As a support base material for transfer, using a polyethylene terephthalate film (A-4300: manufactured by Toyo Hoseki Chemical Co., Ltd.) subjected to a 100 μm double-sided reverse adhesion treatment, ultraviolet light was applied to one side of this base material as a hard coating layer. A curable resin (AGS102: manufactured by Toyo Inky Industries Co., Ltd.) coating liquid was provided at a thickness of about 10 μm (dry film thickness) by a microgravure method. LR753 (made by Nippon Kayaku Co., Ltd.) (film thickness of 0.1 micrometer) was laminated | stacked on this hard-coat layer as an antireflection layer. Visibility visibility: 1.0 or less.

2 parts by mass of a near-infrared absorber (dimonium-based and phthalocyanine-based) on 100 parts by mass of the second adhesive or pressure-sensitive adhesive BPS5296 (manufactured by Toyo Inking Co., Ltd.) on a separator in advance on the back surface of the hard coating layer of this support, and a solvent (dioxolane ) The adhesive face of the sheet | seat which apply | coated 18 micrometers (dry film thickness) of the coating liquid which consists of 20 mass parts was stuck.

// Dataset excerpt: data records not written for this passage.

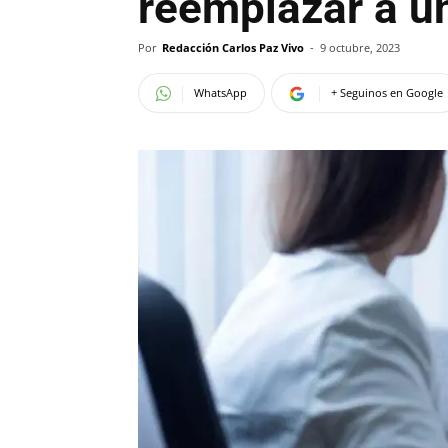
reemplazar a u
Por
Redacción Carlos Paz Vivo
-
9 octubre, 2023
WhatsApp
+ Seguinos en Google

On the other hand, using a 100-micrometer single-sided reverse adhesion process polyethylene terephthalate film (A-4100: product made by Toyo Hoseki Kabuki Kaisha) as a peeling support base material, adhesive force falls by the ultraviolet irradiation to the reverse adhesion surface of this base material. An electrolytic copper foil (PBN-) having a thickness of 10 μm (dry film thickness) was installed on the coating liquid consisting of 100 parts by mass of the pressure sensitive adhesive (Toyo Inky Seizure: FS223) and 5 parts by mass of a solvent (toluene). 10: Nippon Denkai Co., Ltd. make.

Thereafter, a dry film resist (AQ1558: manufactured by Asahi Kasei Electronics) for etching was thermally laminated to the copper surface, and after irradiation with about 500 mJ / cm 2 ultraviolet ray using a mask on a lattice, 1% Na ₂ CO ₃ Developed into solution. Next, using a ferric chloride solution having a specific gravity of about 1.50, etching was performed at a temperature of about 60 ° C. and an immersion time of about 2 minutes. Furthermore, resist peeling was performed with 20% NaOH aqueous solution after that, and the electromagnetic wave shielding material of geometric shape was obtained.

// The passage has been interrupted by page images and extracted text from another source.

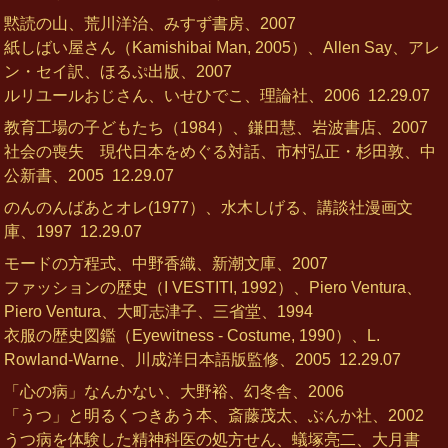
黙読の山、荒川洋治、みすず書房、2007
紙しばい屋さん（Kamishibai Man, 2005）、Allen Say、アレ
ン・セイ訳、ほるぷ出版、2007
ルリユールおじさん、いせひでこ、理論社、2006
12.29.07
教育工場の子どもたち（1984）、鎌田慧、岩波書店、2007
社会の喪失 現代日本をめぐる対話、市村弘正・杉田敦、中
公新書、2005
12.29.07
のんのんばあとオレ(1977）、水木しげる、講談社漫画文
庫、1997
12.29.07
モードの方程式、中野香織、新潮文庫、2007
ファッションの歴史（I VESTITI, 1992）、Piero Ventura、
Piero Ventura、大町志津子、三省堂、1994
衣服の歴史図鑑（Eyewitness - Costume, 1990）、L.
Rowland-Warne、川成洋日本語版監修、2005
12.29.07
「心の病」なんかない、大野裕、幻冬舎、2006
「うつ」と明るくつきあう本、斎藤茂太、ぶんか社、2002
うつ病を体験した精神科医の処方せん、蟻塚亮二、大月書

The separator of the transfer support provided with the functional layer was peeled off, and the second adhesive or pressure-sensitive adhesive containing the near-infrared absorbing functional agent of the transfer support and the electromagnetic wave shielding material side of the electromagnetic wave shielding material formed on the peelable support were attached to each other. 500 mJ / cm <2> irradiation with the ultraviolet-ray (high pressure mercury) lamp from a base material side, and the adhesive force of an adhesive is reduced and the peelable support body and the transfer support body are peeled off, and the electromagnetic wave shielding material is peeled from the 1st adhesive or adhesive which the adhesive force fell, The electromagnetic wave shielding laminated body of the laminated constitution shown in FIG. 2 was obtained.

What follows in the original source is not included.